School bus picks me up at 7 am and then I am in my element. At school, time always flies past. There is always more to do than there is time to do it. My zassies and I spend the whole day together usually pulling each other’s legs. Their favourite jibe at me is that my report card often says diligent or dedicated which is teacher-speak for kiss ass! Lunch is the most elaborate affair of the day. We spread out our tiffins everyday and collectively study the peculiar taste buds of our families. Evenings are for dance, homework and family.
“They can say whatever they want. My house was so ancient that it had even developed a hunch. It was just time for that house to go.”
Recently, Papa’s mother, who I call Achams—short for Achamma—has come to live with us. She lost her friend Echmoom, who used to live with her, to cancer a couple of months back. Since then, Papa makes sure that she isn’t alone in her house in Kerala for too long. Either we visit her or fly her down to be with us. Echmoom is what I used to call her. The name in ‘the school register’ as she liked to say was Lakshmi. Achams and everyone else called her Echu. I was supposed to call her Echu ammumma but I coined Echmoom instead. I miss her a lot especially when I think of the old house on the hill in Kerala where Echmoom and Achams lived. As a child, one of the bed time stories Echmoom told me was how she moved in with Achams in the ‘85le pemari’ when her house collapsed under heavy rain in 1985. Every monsoon, Echmoom’s house at the foot of the hill collected water until she move into Achams house till the end of the season. Since she worked all day, every day of the week and went home only to sleep, she didn’t think much of fixing her roof or plugging leaks. Her favourite line in the story was when the village office cited ‘low pressure in the bay of bengal’ as the reason for all weather-related disasters. Her house hadn’t collapsed because of “bangal ulkadalil nyoona mardam”, she would say letting out a laugh. “They can say whatever they want. My house was so ancient that it had even developed a hunch. It was just time for that house to go.”

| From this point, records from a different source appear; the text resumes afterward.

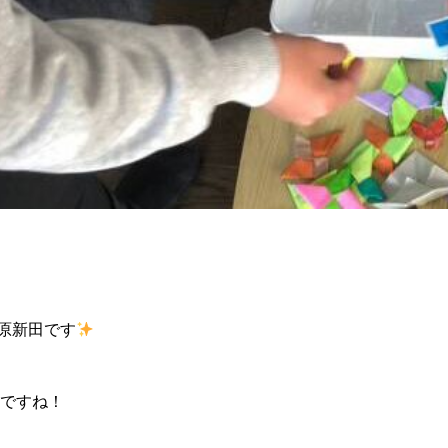
野原新田です
ですね！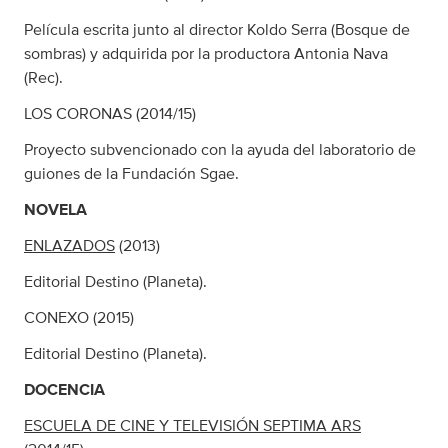
Película escrita junto al director Koldo Serra (Bosque de
sombras) y adquirida por la productora Antonia Nava
(Rec).
LOS CORONAS (2014/15)
Proyecto subvencionado con la ayuda del laboratorio de
guiones de la Fundación Sgae.
NOVELA
ENLAZADOS
(2013)
Editorial Destino (Planeta).
CONEXO (2015)
Editorial Destino (Planeta).
DOCENCIA
ESCUELA DE CINE Y TELEVISIÓN SEPTIMA ARS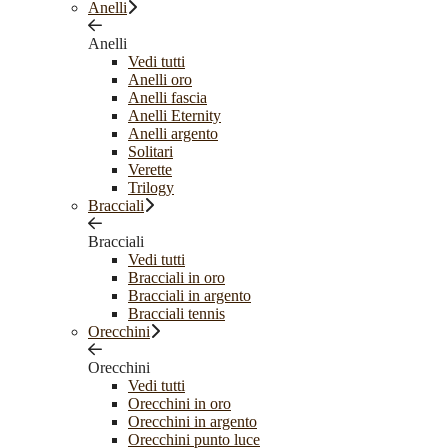
Anelli
Anelli
Vedi tutti
Anelli oro
Anelli fascia
Anelli Eternity
Anelli argento
Solitari
Verette
Trilogy
Bracciali
Bracciali
Vedi tutti
Bracciali in oro
Bracciali in argento
Bracciali tennis
Orecchini
Orecchini
Vedi tutti
Orecchini in oro
Orecchini in argento
Orecchini punto luce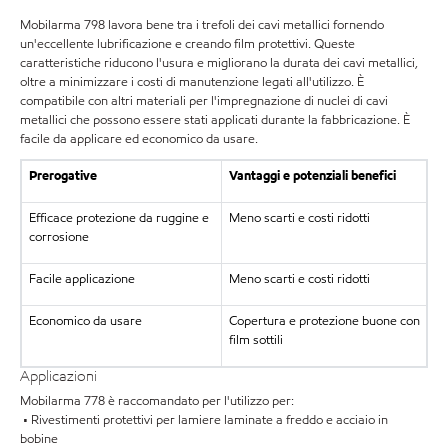
Mobilarma 798 lavora bene tra i trefoli dei cavi metallici fornendo
un'eccellente lubrificazione e creando film protettivi. Queste
caratteristiche riducono l'usura e migliorano la durata dei cavi metallici,
oltre a minimizzare i costi di manutenzione legati all'utilizzo. È
compatibile con altri materiali per l'impregnazione di nuclei di cavi
metallici che possono essere stati applicati durante la fabbricazione. È
facile da applicare ed economico da usare.
Prerogative
Vantaggi e potenziali benefici
Efficace protezione da ruggine e
Meno scarti e costi ridotti
corrosione
Facile applicazione
Meno scarti e costi ridotti
Economico da usare
Copertura e protezione buone con
film sottili
Applicazioni
Mobilarma 778 è raccomandato per l'utilizzo per:
• Rivestimenti protettivi per lamiere laminate a freddo e acciaio in
bobine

Achams was awfully quiet and resigned. Since I knew she was grieving her friend, I let Achams be in peace. She shared my room with me even though Chetta’s room was empty, now that he had moved away. My zassy window would always be open, I would often be smirking at the screen or typing too interestedly, on the pretext of studying. As long as I ‘studied’, Achams sat up with me, reading. Never once did she ask me what I was laughing at. It was getting incredibly difficult to continue with this because guilt of tricking her was eating away at me.

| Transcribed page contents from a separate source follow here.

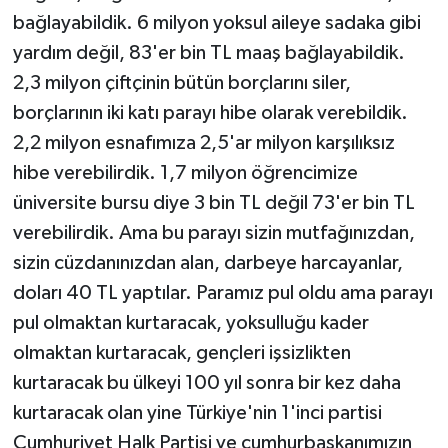
bağlayabildik. 6 milyon yoksul aileye sadaka gibi
yardım değil, 83'er bin TL maaş bağlayabildik.
2,3 milyon çiftçinin bütün borçlarını siler,
borçlarının iki katı parayı hibe olarak verebildik.
2,2 milyon esnafımıza 2,5'ar milyon karşılıksız
hibe verebilirdik. 1,7 milyon öğrencimize
üniversite bursu diye 3 bin TL değil 73'er bin TL
verebilirdik. Ama bu parayı sizin mutfağınızdan,
sizin cüzdanınızdan alan, darbeye harcayanlar,
doları 40 TL yaptılar. Paramız pul oldu ama parayı
pul olmaktan kurtaracak, yoksulluğu kader
olmaktan kurtaracak, gençleri işsizlikten
kurtaracak bu ülkeyi 100 yıl sonra bir kez daha
kurtaracak olan yine Türkiye'nin 1'inci partisi
Cumhuriyet Halk Partisi ve cumhurbaşkanımızın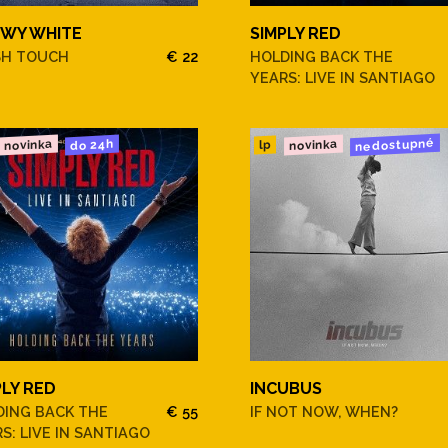
WY WHITE
SIMPLY RED
SH TOUCH
€ 22
HOLDING BACK THE
YEARS: LIVE IN SANTIAGO
nedostupné
novinka
novinka
do 24h
lp
PLY RED
INCUBUS
DING BACK THE
€ 55
IF NOT NOW, WHEN?
S: LIVE IN SANTIAGO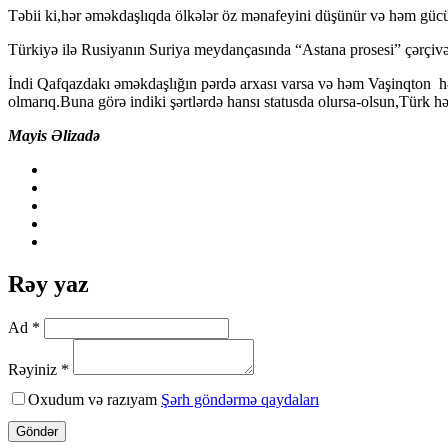
Təbii ki,hər əməkdaşlıqda ölkələr öz mənafeyini düşünür və həm gücü 
Türkiyə ilə Rusiyanın Suriya meydançasında “Astana prosesi” çərçiv
İndi Qafqazdakı əməkdaşlığın pərdə arxası varsa və həm Vaşinqton h
olmarıq.Buna görə indiki şərtlərdə hansı statusda olursa-olsun,Türk h
Mayis Əlizadə
Rəy yaz
Ad *
Rəyiniz *
Oxudum və razıyam
Şərh göndərmə qaydaları
Göndər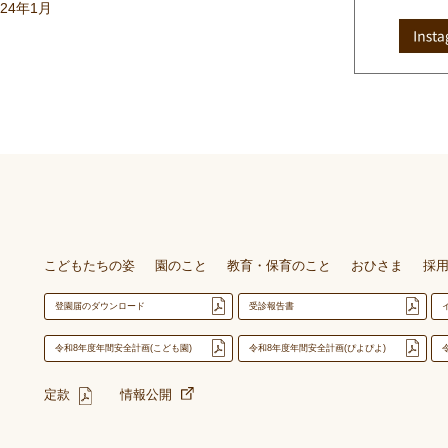
024年1月
こどもたちの姿
園のこと
教育・保育のこと
おひさま
採
登園届のダウンロード
受診報告書
令和8年度年間安全計画(こども園)
令和8年度年間安全計画(ぴよぴよ)
定款
情報公開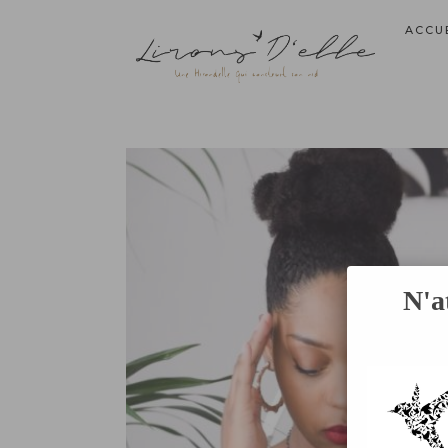
ACCU
N'a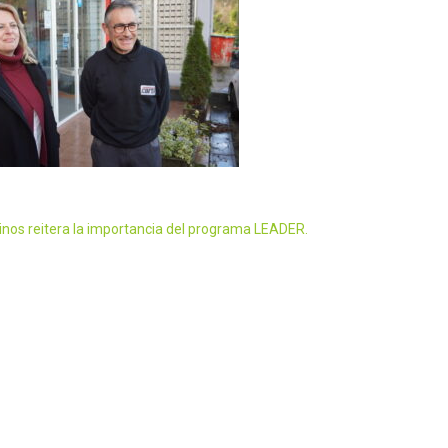
inos reitera la importancia del programa LEADER.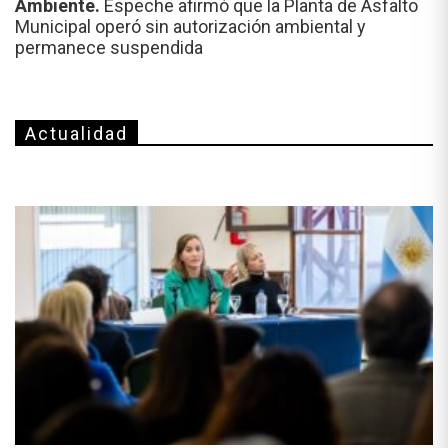
Ambiente.
Espeche afirmó que la Planta de Asfalto
Municipal operó sin autorización ambiental y
permanece suspendida
Actualidad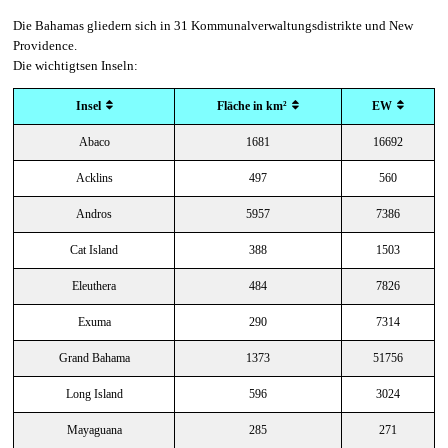
Die Bahamas gliedern sich in 31 Kommunalverwaltungsdistrikte und New
Providence.
Die wichtigtsen Inseln:
Insel
Fläche in km²
EW
Abaco
1681
16692
Acklins
497
560
Andros
5957
7386
Cat Island
388
1503
Eleuthera
484
7826
Exuma
290
7314
Grand Bahama
1373
51756
Long Island
596
3024
Mayaguana
285
271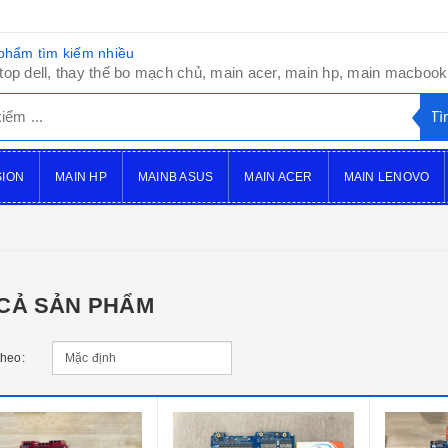
phẩm tìm kiếm nhiều
top dell, thay thế bo mạch chủ, main acer, main hp, main macbook,
SION
MAIN HP
MAINB ASUS
MAIN ACER
MAIN LENOVO
 CẢ SẢN PHẨM
theo: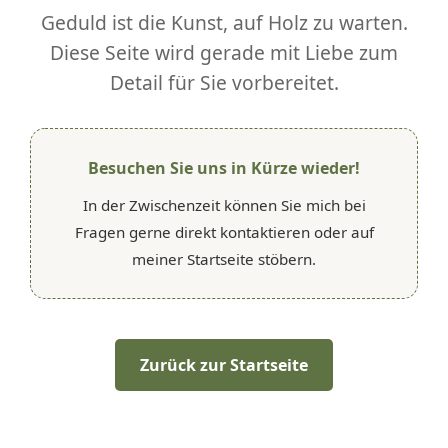
Geduld ist die Kunst, auf Holz zu warten.
Diese Seite wird gerade mit Liebe zum
Detail für Sie vorbereitet.
Besuchen Sie uns in Kürze wieder!
In der Zwischenzeit können Sie mich bei
Fragen gerne direkt kontaktieren oder auf
meiner Startseite stöbern.
Zurück zur Startseite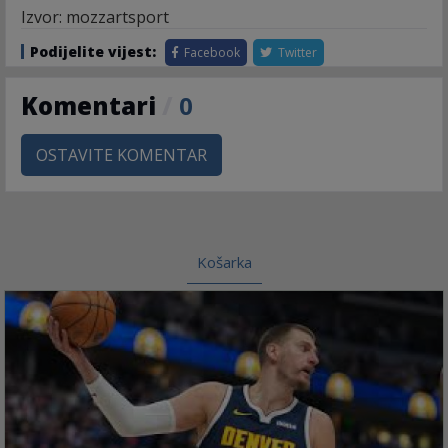
Izvor: mozzartsport
Podijelite vijest:
Facebook
Twitter
Komentari
/
0
OSTAVITE KOMENTAR
Košarka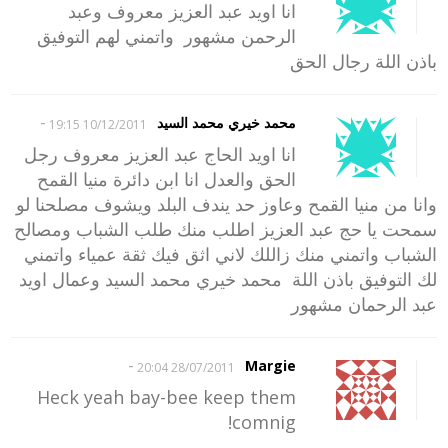
انا اويد عبد العزيز معروف وعبد
الرحمن مشهور واتمني لهم التوفيق
باذن اللة رجال الحق
-
محمد خيري محمد السيد
10/12/2011 19:15
انا اويد الحاج عبد العزيز معروف رجل
الحق والعدل انا ابن دائرة منيا القمح
وانا من منيا القمح وعاوز حد يندف البلد ويشوف مصلحنا لو
سمحت يا حج عبد العزيز اطلب منك طلب الشباب ومصالح
الشباب واتمني منك زاللك لاني اثق فيك ثقة عمياء واتمني
لك التوفيق باذن اللة محمد خيري محمد السيد وعمال اويد
عبد الرحمان مشهور
-
Margie
28/07/2011 20:04
Heck yeah bay-bee keep them
comnig!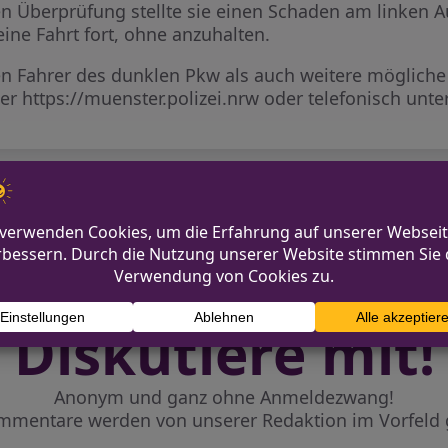
en Überprüfung stellte sie einen Schaden am linken A
ine Fahrt fort, ohne anzuhalten.
den Fahrer des dunklen Pkw als auch weitere möglich
ber https://muenster.polizei.nrw oder telefonisch un
berwachung in Plettenberg
Diskutiere mit!
Anonym und ganz ohne Anmeldezwang!
mmentare werden von unserer Redaktion im Vorfeld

One day I asked her, “Achams, don’t you want to know what I am laughing at?”
“Not unless you want to tell me kutta. Do you want to tell me?”
“I could tell you. But if you were Amma, by now would have asked what was so funny in my homework.”
“Ithokke ororutharude private matters alle kutta? If I won’t read your letters, why would I read your messages? Same thing alle?”
I had never thought of messages as inherently deserving privacy. We had always fought against restrictions as a good to have and never as a right. I ended up telling her how Zara had made a fool of herself in front of the teacher she fancied. Achams listened to the story, commenting on how mischievous Zara was for fancying her teacher, “Aha, bhayangari!” And we laughed together, and I saw her face light up for the first time since Echmoom’s passing.
The fifth element—space—I’ve saved that one for love. Space has to be for someone special. Because not everyone gets to go to space.